**WHAT IS NEEDED**: Your answer must consist only of the lines from the start of the entries through the line that holds "Opquast - SAS con capital social 180,380€", copied exactly, with no pictures.

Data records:
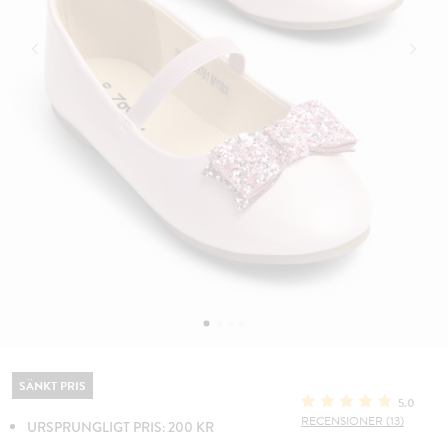
SÄNKT PRIS
5.0
RECENSIONER (13)
URSPRUNGLIGT PRIS: 200 KR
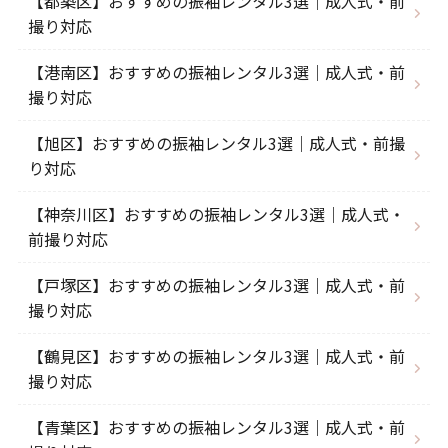
【都築区】おすすめの振袖レンタル3選｜成人式・前
撮り対応
【港南区】おすすめの振袖レンタル3選｜成人式・前
撮り対応
【旭区】おすすめの振袖レンタル3選｜成人式・前撮
り対応
【神奈川区】おすすめの振袖レンタル3選｜成人式・
前撮り対応
【戸塚区】おすすめの振袖レンタル3選｜成人式・前
撮り対応
【鶴見区】おすすめの振袖レンタル3選｜成人式・前
撮り対応
【青葉区】おすすめの振袖レンタル3選｜成人式・前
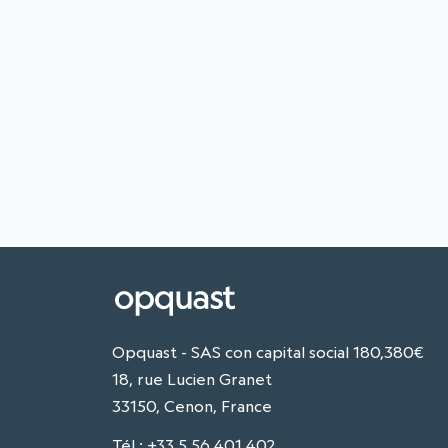
Opquast - SAS con capital social 180,380€
18, rue Lucien Granet
33150, Cenon, France
Tél
:
+33 5 56 401 402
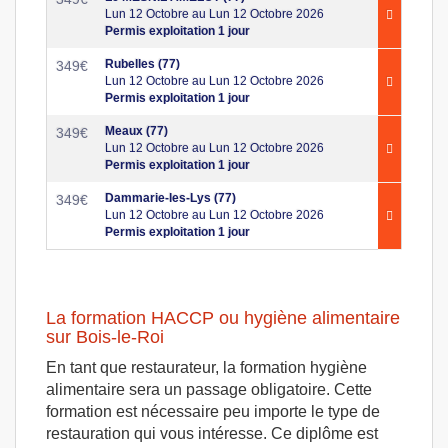
Lun 12 Octobre au Lun 12 Octobre 2026
Permis exploitation 1 jour
Rubelles (77)
349
€
Lun 12 Octobre au Lun 12 Octobre 2026
Permis exploitation 1 jour
Meaux (77)
349
€
Lun 12 Octobre au Lun 12 Octobre 2026
Permis exploitation 1 jour
Dammarie-les-Lys (77)
349
€
Lun 12 Octobre au Lun 12 Octobre 2026
Permis exploitation 1 jour
La formation HACCP ou hygiène alimentaire
sur Bois-le-Roi
En tant que restaurateur, la formation hygiène
alimentaire sera un passage obligatoire. Cette
formation est nécessaire peu importe le type de
restauration qui vous intéresse. Ce diplôme est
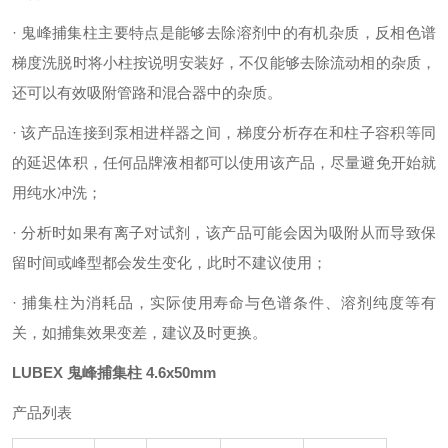
· 鬼峰捕集柱主要特点是能够去除溶剂中的有机杂质，反相色谱
梯度洗脱时将小柱按说明安装好，不仅能够去除流动相的杂质，
还可以有效吸附管路和混合器中的杂质。
· 该产品连接到泵相进样器之间，梯度分析存在和柱子容积等同
的延迟体积，任何品牌液相都可以使用该产品，尽量避免开始就
用纯水冲洗；
· 分析时如果有离子对试剂，该产品可能会因为吸附从而导致保
留时间或峰型都会发生变化，此时不建议使用；
· 捕集柱为消耗品，实际使用寿命与色谱条件、溶剂纯度等有
关，如捕集效果变差，建议及时更换。
LUBEX 鬼峰捕集柱 4.6x50mm
产品列表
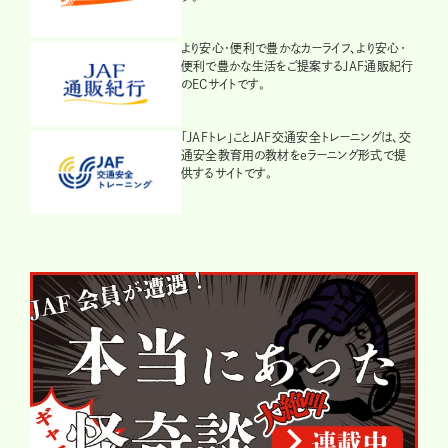
より安心・便利で豊かなカーライフ、より安心・
便利で豊かな生活をご提案するJAF通販紀行
のECサイトです。
「JAFトレ」ことJAF交通安全トレーニングは、交
通安全教育用の教材をeラーニング形式で提
供するサイトです。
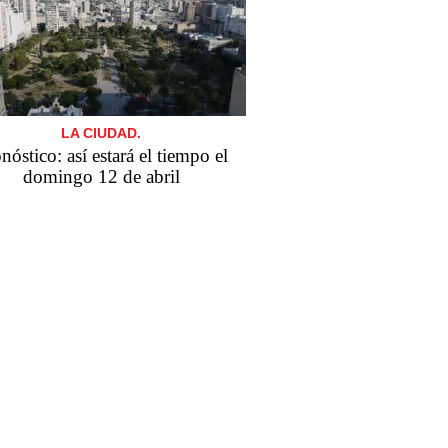
LA CIUDAD.
nóstico: así estará el tiempo el
domingo 12 de abril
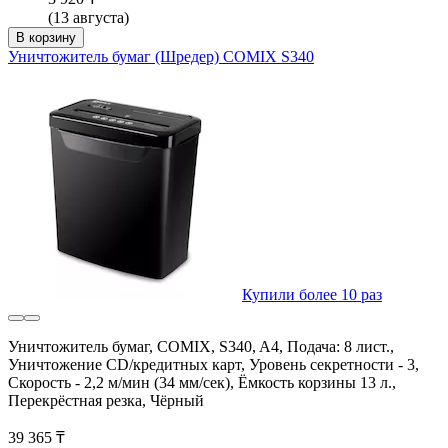
(13 августа)
В корзину
Уничтожитель бумаг (Шредер) COMIX S340
Купили более 10 раз
Уничтожитель бумаг, COMIX, S340, A4, Подача: 8 лист.,
Уничтожение CD/кредитных карт, Уровень секретности - 3,
Скорость - 2,2 м/мин (34 мм/сек), Ёмкость корзины 13 л.,
Перекрёстная резка, Чёрный
39 365 ₸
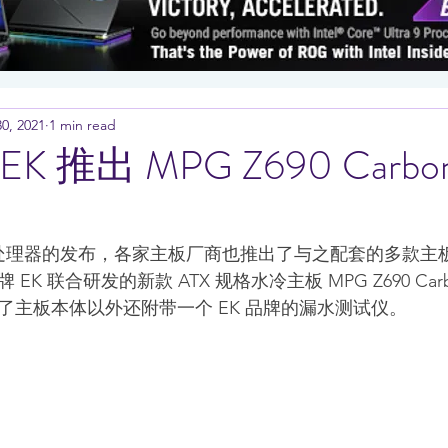
0, 2021
1 min read
EK 推出 MPG Z690 Carbon
第12代处理器的发布，各家主板厂商也推出了与之配套的多款主板
 联合研发的新款 ATX 规格水冷主板 MPG Z690 Carbon
了主板本体以外还附带一个 EK 品牌的漏水测试仪。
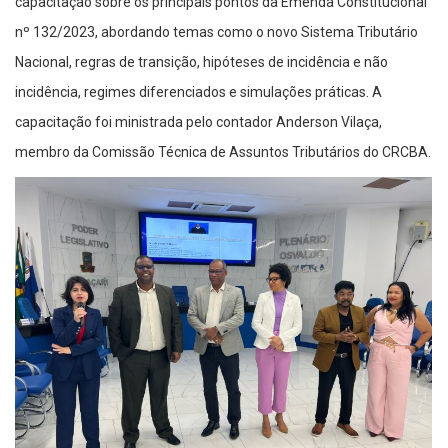
capacitação sobre os principais pontos da Emenda Constitucional
nº 132/2023, abordando temas como o novo Sistema Tributário
Nacional, regras de transição, hipóteses de incidência e não
incidência, regimes diferenciados e simulações práticas. A
capacitação foi ministrada pelo contador Anderson Vilaça,
membro da Comissão Técnica de Assuntos Tributários do CRCBA.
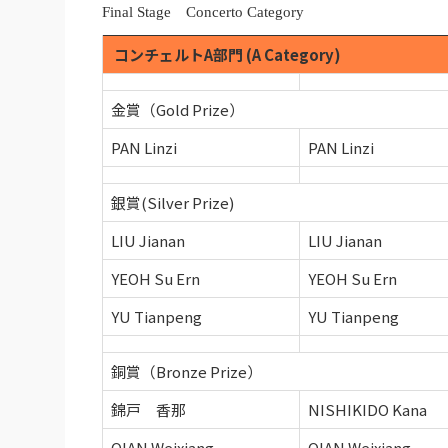
Final Stage Concerto Category
コンチェルトA部門 (A Category)
金賞（Gold Prize）
PAN Linzi
PAN Linzi
銀賞(Silver Prize)
LIU Jianan
LIU Jianan
YEOH Su Ern
YEOH Su Ern
YU Tianpeng
YU Tianpeng
銅賞（Bronze Prize）
錦戸 香那
NISHIKIDO Kana
QIAN Weixiang
QIAN Weixiang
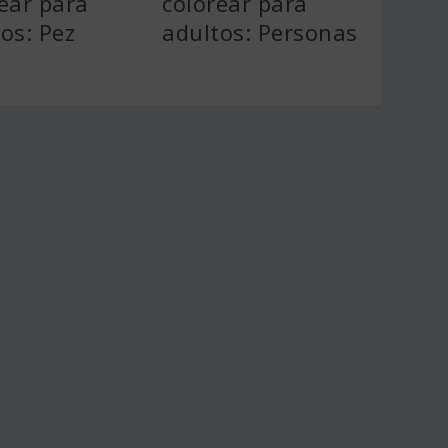
ear para
colorear para
os: Pez
adultos: Personas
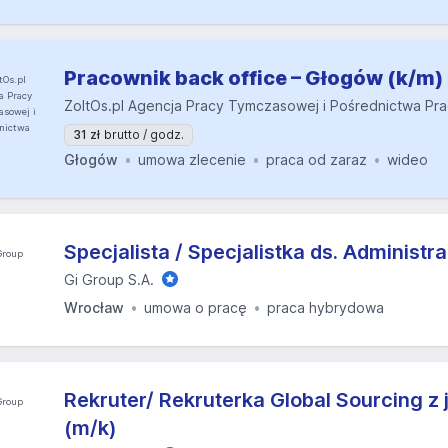
Pracownik back office – Głogów (k/m)
ZoltOs.pl Agencja Pracy Tymczasowej i Pośrednictwa Pr
31 zł
brutto / godz.
Głogów
umowa zlecenie
praca od zaraz
wideo
Specjalista / Specjalistka ds. Administra
Gi Group S.A.
Wrocław
umowa o pracę
praca hybrydowa
Rekruter/ Rekruterka Global Sourcing z 
(m/k)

**EXERCISE ANSWER**:
SÄNKT PRIS
5.0
RECENSIONER (13)
URSPRUNGLIGT PRIS: 200 KR
【都築区】おすすめの振袖レンタル3選｜成人式・前
撮り対応
【港南区】おすすめの振袖レンタル3選｜成人式・前
撮り対応
【旭区】おすすめの振袖レンタル3選｜成人式・前撮
り対応
【神奈川区】おすすめの振袖レンタル3選｜成人式・
前撮り対応
【戸塚区】おすすめの振袖レンタル3選｜成人式・前
撮り対応
【鶴見区】おすすめの振袖レンタル3選｜成人式・前
撮り対応
【青葉区】おすすめの振袖レンタル3選｜成人式・前
Opquast - SAS con capital social 180,380€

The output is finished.